There is evidence that the chemical, Sodium Bisulfite Anhydrous [sodium metabi-sulfite], used as a shrimp preservative, was mixed with melting ice in the vessel’s hold, and liberated sulfur dioxide gas in sufficient quantity to cause asphyxia and death of Mr. Ramirez and Mr. DeLeon.
Inasmuch as the product involved may have been manufactured by Allied Chemical Corporation, a copy of the investigative report is forwarded for your information. Promulgation and dissemination of safety information regarding this product may be indicated.

Pengrass’ recommendation stated:

It is recommended that since ... sodium bisulfite anhydrous is widely used by fishermen throughout the industry ... an expedious means be devised to warn users of the chemical ... aboard vessels ... of the potential dangers involved in *756its use in a confined and unventilated space.

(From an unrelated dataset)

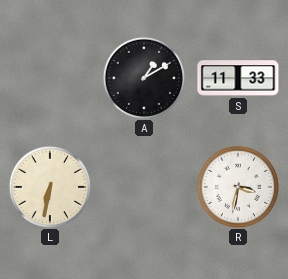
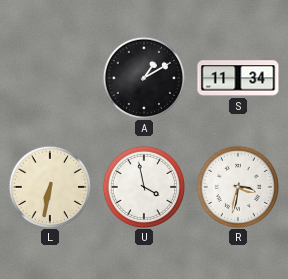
S: 11:33 -> 11:34
U: none -> 3:58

Frances Painter, a representative of Western Trawl, testified that no one at Western Trawl knew of any complaints about the product, and that General Chemical never told anyone at Western Trawl about its knowledge of the 1973 Cape Rojo incident. Painter further testified that the first time it knew that the gas liberated from sodium bisulfite could cause death was when it received notice of the instant suit. Accordingly, there is sufficient evidence to support the jury’s finding. Appellant’s second point of error is overruled.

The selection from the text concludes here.